(Page-level text extractions)
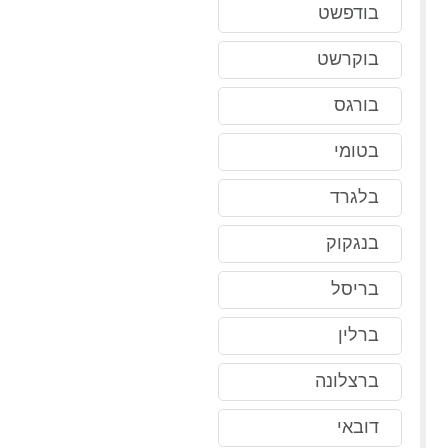
בודפשט
בוקרשט
בורגס
בטומי
בלגרד
בנגקוק
בריסל
ברלין
ברצלונה
דובאי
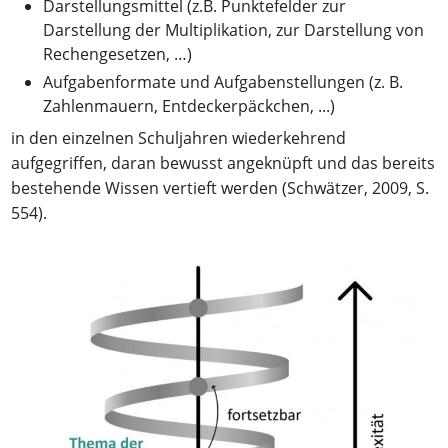
Darstellungsmittel (z.B. Punktefelder zur
Darstellung der Multiplikation, zur Darstellung von
Rechengesetzen, …)
Aufgabenformate und Aufgabenstellungen (z. B.
Zahlenmauern, Entdeckerpäckchen, ...)
in den einzelnen Schuljahren wiederkehrend
aufgegriffen, daran bewusst angeknüpft und das bereits
bestehende Wissen vertieft werden (Schwätzer, 2009, S.
554).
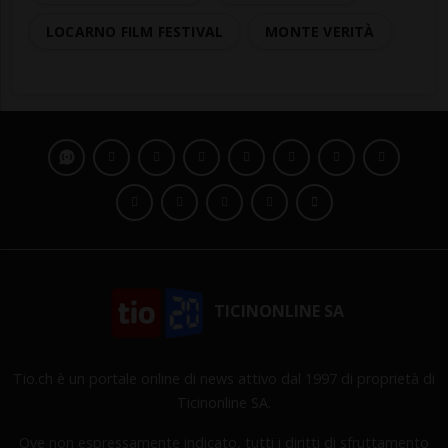
LOCARNO FILM FESTIVAL
MONTE VERITÀ
TICINONLINE SA
Tio.ch è un portale online di news attivo dal 1997 di proprietà di
Ticinonline SA.
Ove non espressamente indicato, tutti i diritti di sfruttamento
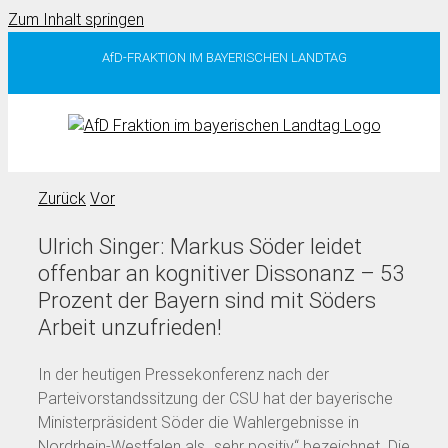
Zum Inhalt springen
AfD-FRAKTION IM BAYERISCHEN LANDTAG
Zurück
Vor
Ulrich Singer: Markus Söder leidet
offenbar an kognitiver Dissonanz – 53
Prozent der Bayern sind mit Söders
Arbeit unzufrieden!
In der heutigen Pressekonferenz nach der
Parteivorstandssitzung der CSU hat der bayerische
Ministerpräsident Söder die Wahlergebnisse in
Nordrhein-Westfalen als „sehr positiv“ bezeichnet. Die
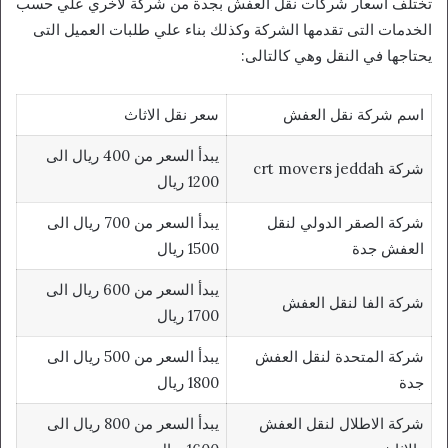
تختلف اسعار شركات نقل العفش بجدة من شركة لأخري علي حسب
الخدمات التى تقدمها الشركة وكذلك بناء علي طلبات العميل التى
يحتاجها في النقل وهي كالتالى:
اسم شركة نقل العفش
سعر نقل الاثاث
يبدأ السعر من 400 ريال الى
شركة crt movers jeddah
1200 ريال
شركة الصقر الدولي لنقل
يبدأ السعر من 700 ريال الى
العفش جدة
1500 ريال
يبدأ السعر من 600 ريال الى
شركة الفا لنقل العفش
1700 ريال
شركة المتحدة لنقل العفش
يبدأ السعر من 500 ريال الى
جدة
1800 ريال
شركة الاطلال لنقل العفش
يبدأ السعر من 800 ريال الى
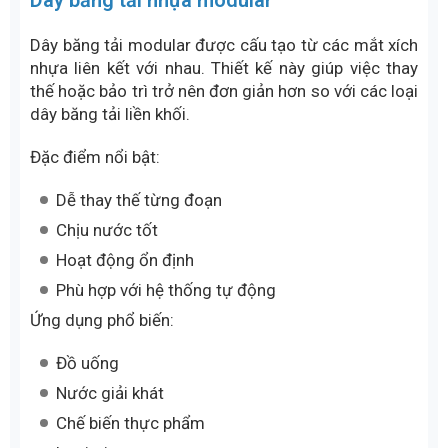
Sấy khô
Đông lạnh
Công nghiệp hóa chất
Các vật liệu phổ biến: Inox 201, inox 304 và inox
316.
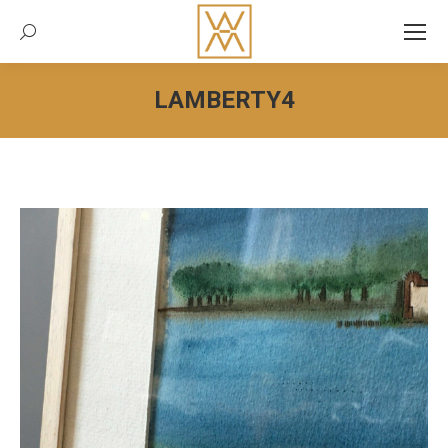
Recherche:
LAMBERTY4
Vous êtes ici :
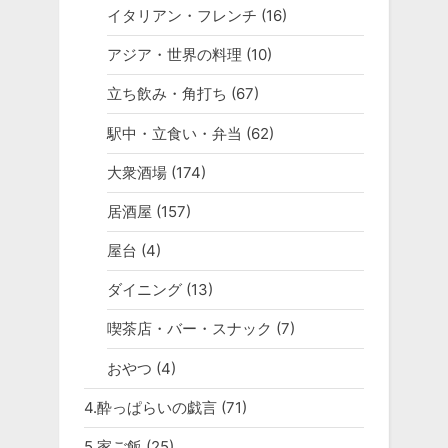
イタリアン・フレンチ
(16)
アジア・世界の料理
(10)
立ち飲み・角打ち
(67)
駅中・立食い・弁当
(62)
大衆酒場
(174)
居酒屋
(157)
屋台
(4)
ダイニング
(13)
喫茶店・バー・スナック
(7)
おやつ
(4)
4.酔っぱらいの戯言
(71)
5.家ご飯
(25)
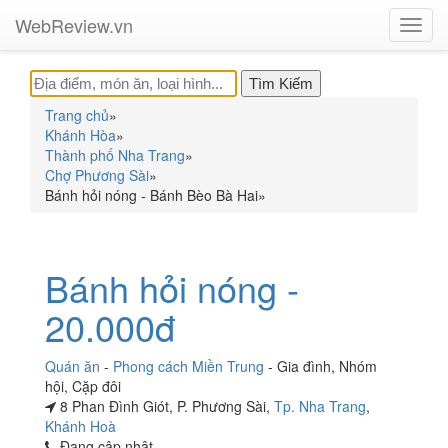
WebReview.vn
Toggl
navig
Trang chủ
»
Khánh Hòa
»
Thành phố Nha Trang
»
Chợ Phương Sài
»
Bánh hỏi nóng - Bánh Bèo Bà Hai
»
Bánh hỏi nóng -
20.000đ
Quán ăn
-
Phong cách Miền Trung
-
Gia đình
,
Nhóm
hội
,
Cặp đôi
8 Phan Đình Giót, P. Phương Sài,
Tp. Nha Trang
,
Khánh Hoà
Đang cập nhật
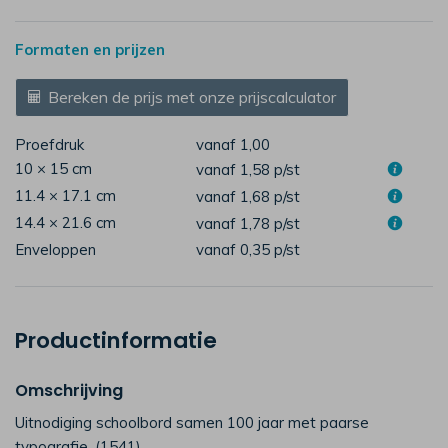
Formaten en prijzen
Bereken de prijs met onze prijscalculator
Proefdruk
vanaf 1,00
10 × 15 cm
vanaf 1,58
p/st
11.4 × 17.1 cm
vanaf 1,68
p/st
14.4 × 21.6 cm
vanaf 1,78
p/st
Enveloppen
vanaf 0,35
p/st
Productinformatie
Omschrijving
Uitnodiging schoolbord samen 100 jaar met paarse
typografie. (1541)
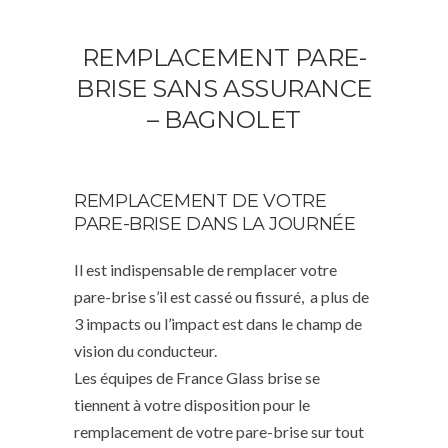
REMPLACEMENT PARE-
BRISE SANS ASSURANCE
– BAGNOLET
REMPLACEMENT DE VOTRE
PARE-BRISE DANS LA JOURNÉE
Il est indispensable de remplacer votre
pare-brise s’il est cassé ou fissuré, a plus de
3 impacts ou l’impact est dans le champ de
vision du conducteur.
Les équipes de France Glass brise se
tiennent à votre disposition pour le
remplacement de votre pare-brise sur tout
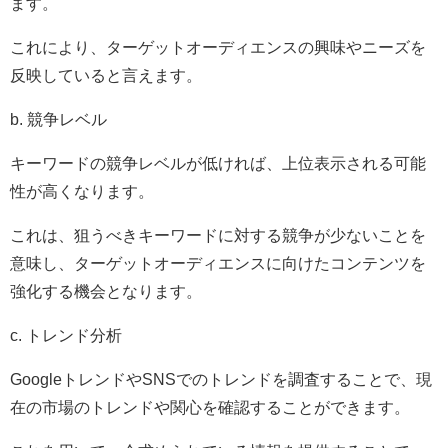
ます。
これにより、ターゲットオーディエンスの興味やニーズを
反映していると言えます。
b. 競争レベル
キーワードの競争レベルが低ければ、上位表示される可能
性が高くなります。
これは、狙うべきキーワードに対する競争が少ないことを
意味し、ターゲットオーディエンスに向けたコンテンツを
強化する機会となります。
c. トレンド分析
GoogleトレンドやSNSでのトレンドを調査することで、現
在の市場のトレンドや関心を確認することができます。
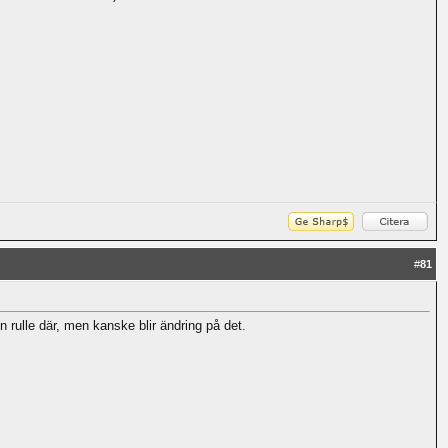
#
81
 rulle där, men kanske blir ändring på det.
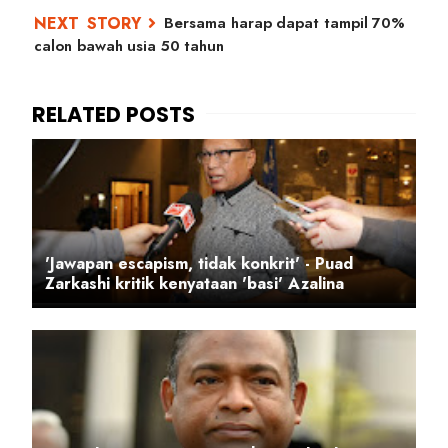
Bersama harap dapat tampil 70%
calon bawah usia 50 tahun
'Jawapan escapism, tidak konkrit' - Puad
Zarkashi kritik kenyataan 'basi' Azalina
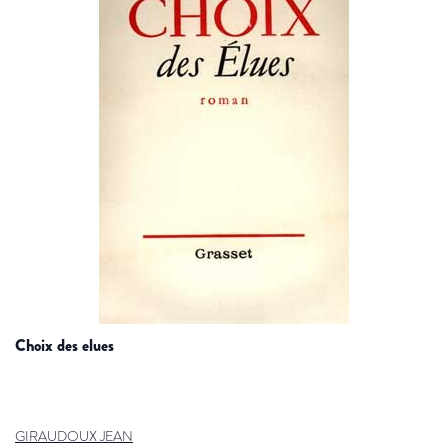
choix des elues
GIRAUDOUX JEAN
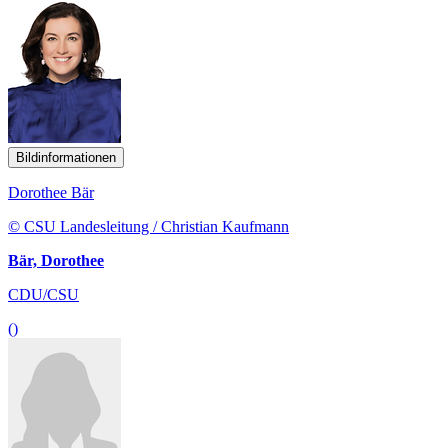
Bildinformationen
Dorothee Bär
© CSU Landesleitung / Christian Kaufmann
Bär, Dorothee
CDU/CSU
()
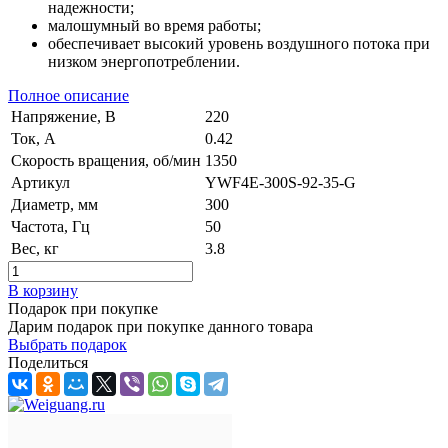
надежности;
малошумный во время работы;
обеспечивает высокий уровень воздушного потока при
низком энергопотреблении.
Полное описание
Напряжение, В
220
Ток, А
0.42
Скорость вращения, об/мин
1350
Артикул
YWF4E-300S-92-35-G
Диаметр, мм
300
Частота, Гц
50
Вес, кг
3.8
В корзину
Подарок при покупке
Дарим подарок при покупке данного товара
Выбрать подарок
Поделиться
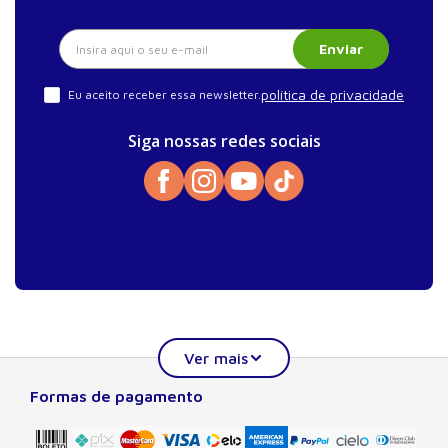
Enviar
política de privacidade
Eu aceito receber essa newsletter.
Siga nossas redes sociais
Formas de pagamento
Sobre a Manole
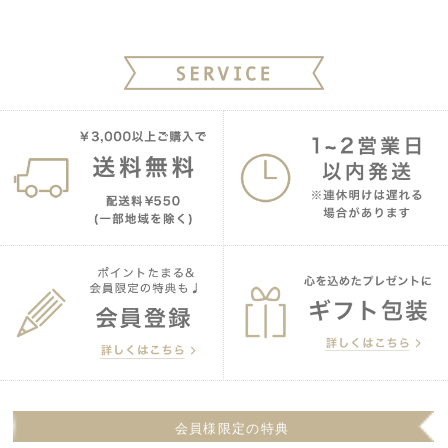
会員様限定の特典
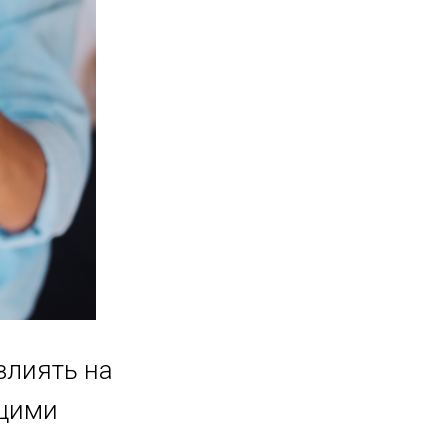
влиять на
ящими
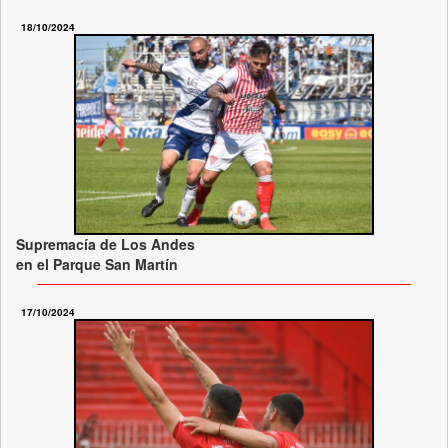
18/10/2024
Supremacía de Los Andes
en el Parque San Martín
17/10/2024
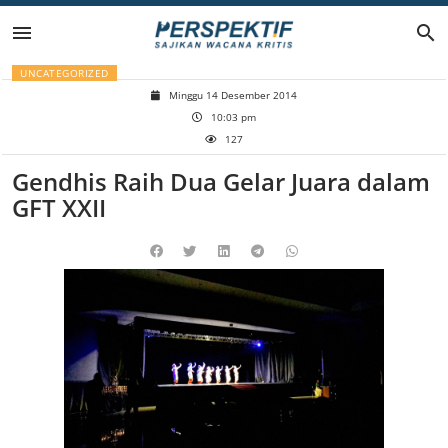
Lompat
ke
UNCATEGORIZED
konten
Minggu 14 Desember 2014
10:03 pm
127
Gendhis Raih Dua Gelar Juara dalam
GFT XXII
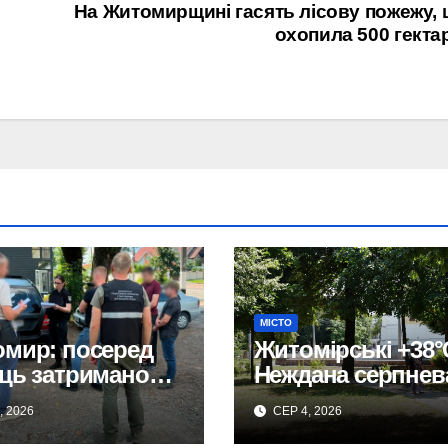
На Житомирщині гасять лісову пожежу,
охопила 500 гекта
МІСТО
мир: посеред
Житомірські +38°
ць затримано
Неждана серпнев
овця зброєю.
спека приголомш
, 2026
СЕР 4, 2026
місто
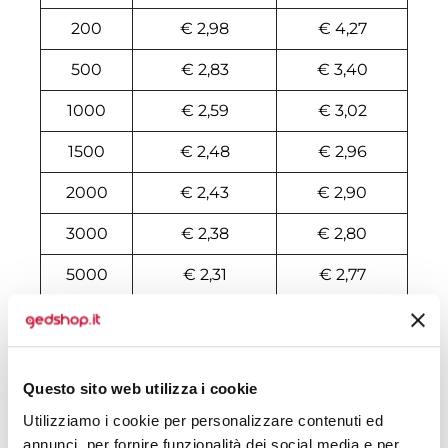
200
€ 2,98
€ 4,27
500
€ 2,83
€ 3,40
1000
€ 2,59
€ 3,02
1500
€ 2,48
€ 2,96
2000
€ 2,43
€ 2,90
3000
€ 2,38
€ 2,80
5000
€ 2,31
€ 2,77
10000
€ 2,21
€ 2,56
Tecniche di stampa
Questo sito web utilizza i cookie
Utilizziamo i cookie per personalizzare contenuti ed
Area di personalizzazione
annunci, per fornire funzionalità dei social media e per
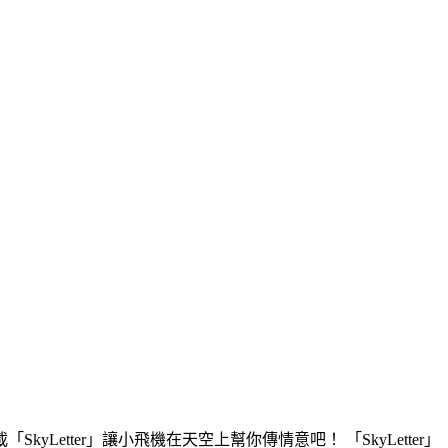
tter」讓小飛機在天空上幫你傳情意吧！ 「SkyLetter」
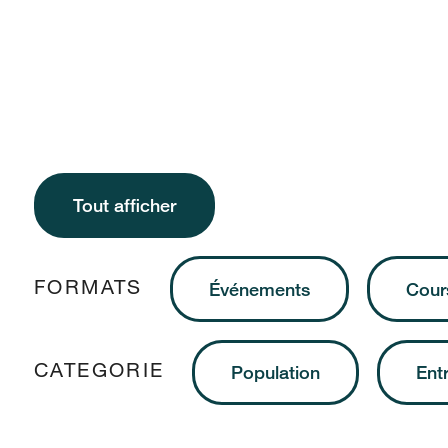
Tout afficher
FORMATS
Événements
Cour
CATEGORIE
Population
Ent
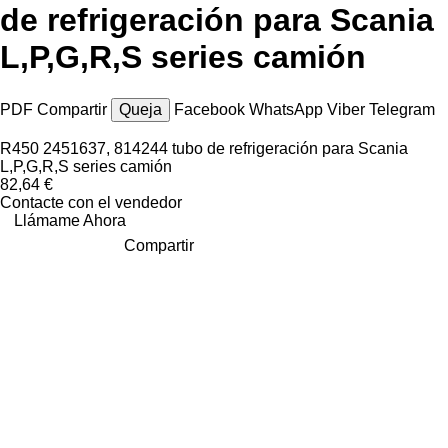
de refrigeración para Scania
L,P,G,R,S series camión
PDF
Compartir
Queja
Facebook
WhatsApp
Viber
Telegram
R450 2451637, 814244 tubo de refrigeración para Scania
L,P,G,R,S series camión
82,64 €
Contacte con el vendedor
Llámame Ahora
Compartir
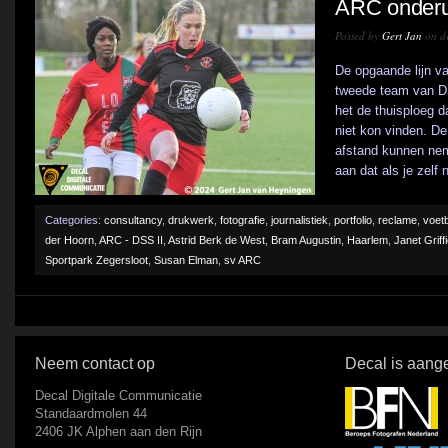
ARC onderui
Posted by
Gert Jan
on d
De opgaande lijn v
tweede team van DS
het de thuisploeg 
niet kon vinden. D
afstand kunnen ne
aan dat als je zelf n
Categories:
consultancy
,
drukwerk
,
fotografie
,
journalistiek
,
portfolio
,
reclame
,
voetb
der Hoorn
,
ARC - DSS II
,
Astrid Berk de West
,
Bram Augustin
,
Haarlem
,
Janet Griff
Sportpark Zegersloot
,
Susan Elman
,
sv ARC
Neem contact op
Decal is aange
Decal Digitale Communicatie
Standaardmolen 44
2406 JK Alphen aan den Rijn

● **Directions**
Copy out each line of the data that has the word "refrigeración" in it.

● **Expected answer**
de refrigeración para Scania
R450 2451637, 814244 tubo de refrigeración para Scania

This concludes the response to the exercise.